Crucially, Leclerc is also going to turn 31 this December. In a market awash in superannuated relievers, his relative youth will increase demand for him, but the Cubs should join the queue. He's a hard thrower with multiple ways to attack hitters of either handedness.

Matt Moore, LHP
Lefties need a good changeup worse than righties, on average, but most lefties who come up with a really good one stick as starters. Moore did so for a while, but he's now been a successful reliever for two seasons--and an unexpectedly, disastrously unsuccessful one for one, this season with the Angels.

Moore has made plenty of money in a long career, and he's now in his late 30s. A forearm strain ended his season in August, and he might not want the labor and the risk of trying to come back from this latest setback, If he does, though, the Cubs should be one of the suitors. Most hurlers have either a lateral or a vertical change, but Moore's is a two-plane pitch, both fading and diving relative to his 93-MPH fastball from the left side. That makes it versatile and highly effective, when he's healthy enough to make the rest of his mix work. He's well worth what should be a flier, as opposed to the substantial price tags attached to pitchers like Kahnle.

Ryne Stanek, RHP
One thing the Cubs have consistently lacked in recent years is a reliable bully--a pitcher who can come in and threaten 100 miles per hour, without feeling like every outing is a tightrope walk. When they have tried to emphasize velocity, they've often done so by handing the ball to players who had no idea where it was going, or no idea how to throw anything other than straight heaters--guys like Daniel Palencia, Dillon Maples, and so on. Julian Merryweather was a briefly dominant exception, but his velocity didn't come back after his injury early in 2024.

Stanek is heading into his mid-30s, but he still throws 98 miles per hour, touching higher. He also has a devastating splitter, and a slider with tight spin and significant depth. He misses bats with both of those offerings, and can do so with his heater when hitters try to sit on either offspeed pitch. He also throws more strikes than any of the other pitchers we're evaluating today. Despite some uneven surface-level numbers, he has the makings of a level-raising middle reliever. His career and 2024 playoff numbers both attest to his appetite for big moments.

Kirby Yates, RHP
Pushing 40 and the softest right-handed tosser on this list, Yates should be the least exciting of these options. Instead, he might be the most enticing. A late bloomer who made it back from a Tommy John surgery that begat some unexpected complications, Yates has now put in more than a decade in the big leagues, but he's only pitched a little over 400 career innings. It shouldn't be a compelling profile, but again, it is.
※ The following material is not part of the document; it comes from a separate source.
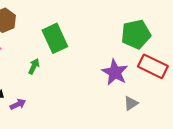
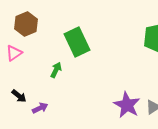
purple star: (115, 72) -> (127, 105), moved

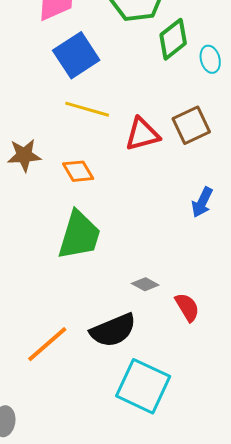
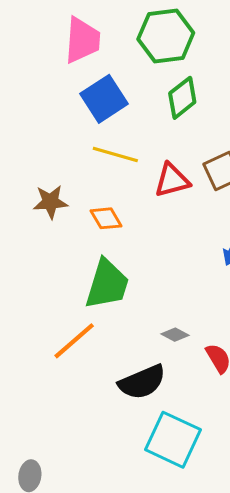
green diamond: (173, 39) -> (182, 98), moved
orange line: (47, 344) -> (74, 341), moved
He just keeps throwing a fastball that only comes in around 93 miles per hour, with a nasty splitter that could not come out of a more perfectly matched release point. It has about seven miles per hour of separation from the heater, and as much as a foot and a half of extra vertical depth, but both pitches come from the same slot and hold the same line, horizontally. It's viciously difficult to tell one pitch from the other, and hitters have been failing his stern test for years.


For reasons we'll get into in another post, I think it's a near-imperative that the Cubs sign two solid, trustworthy, high-end relievers this winter. These are five candidates for the secondary signing in that set. Their profiles verge on being too similar to Neris's for comfort, but they're better than Neris was when the Cubs inked him, and some of them will be considerably cheaper than he was, leaving the team with more resources to allocate elsewhere. They all throw good enough offspeed pitches to permit Craig Counsell flexible usage. Somewhere in this group is a pitcher who can help Hoyer make good on his pledge to reconsider his method of bullpen-building.